Christopher Priest has announced that he’s finished a new novel and submitted it to his publishers. This is always an exciting occurrence to me. I’ve written previously about Priest (here, here, and here). Here’s part of what I said three years about his book The Islanders:
The book is written in a terse, attractive style that I found readable and unusually compelling. If you’ve read Priest’s previous novels, particularly of course the Dream Archipelago collection or The Affirmation, this style will be very familiar to you. Priest’s work deals with the reality of the porousness of the boundary between reality and imagination. That is, like most novels, it is liminal: you are half in and half out of the imaged world. (This itself is a form of twinning; of saying that our knowledge and experience of reality is not independent from the way we imagine it to be, a motif going back to Kant.) This creates new geographical landscapes.

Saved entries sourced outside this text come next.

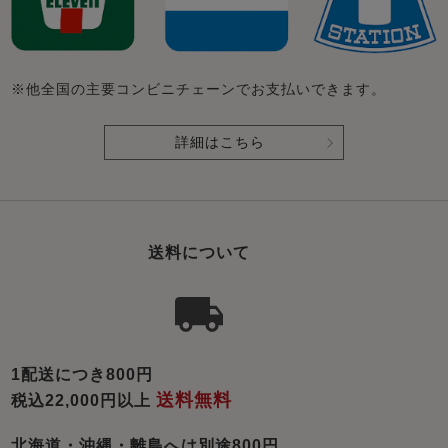
※他全国の主要コンビニチェーンでお支払いできます。
詳細はこちら
送料について
1配送につき800円
送料無料
税込22,000円以上
北海道・沖縄・離島へは別途800円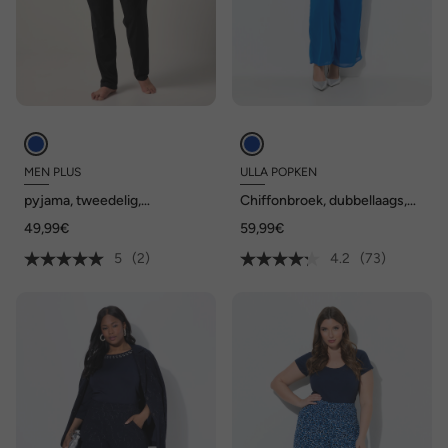
MEN PLUS
ULLA POPKEN
pyjama, tweedelig,
Chiffonbroek, dubbellaags,
gestreept, lange mouw, tot
wijde pijp, elastische
49,99€
59,99€
8XL
tailleband
5
(2)
4.2
(73)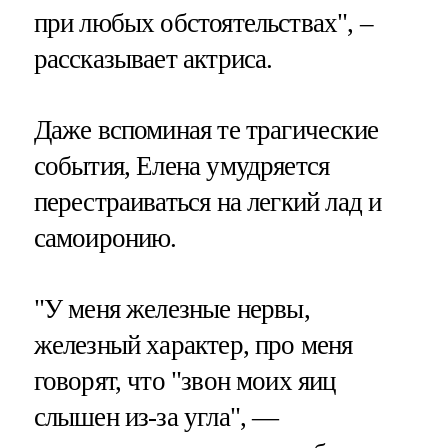
при любых обстоятельствах", –
рассказывает актриса.
Даже вспоминая те трагические
события, Елена умудряется
перестраиваться на легкий лад и
самоиронию.
"У меня железные нервы,
железный характер, про меня
говорят, что "звон моих яиц
слышен из-за угла", —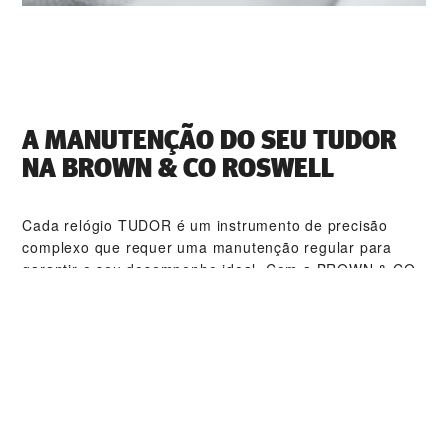
A MANUTENÇÃO DO SEU TUDOR
NA ‭BROWN & CO ROSWELL‬
Cada relógio TUDOR é um instrumento de precisão
complexo que requer uma manutenção regular para
garantir o seu desempenho ideal. Com a ‭BROWN & CO
ROSWELL‬, terá acesso a uma rede mundial de
relojoeiros TUDOR qualificados. Seguimos os
procedimentos de manutenção TUDOR especialmente
criados para garantir que todos os relógios produzidos
nas oficinas estão em conformidade com as
especificações funcionais e estéticas originais.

The new book is called The Gradual. If you’re familiar with Priest’s work you might appreciate his description of the new novel:
The Gradual is the first conventionally written novel I have produced since The Extremes in 1998: it is a straightforward narrative told in sequence. It is about time and the perception of the passing of time. There are those who have said they noticed certain recurring images in my recent novels: identical twins, for instance, or stage magic, or invisibility, or the sainted presence of H. G. Wells. Such critics will not find any of them in The Gradual. The narrator is also completely reliable. Hah.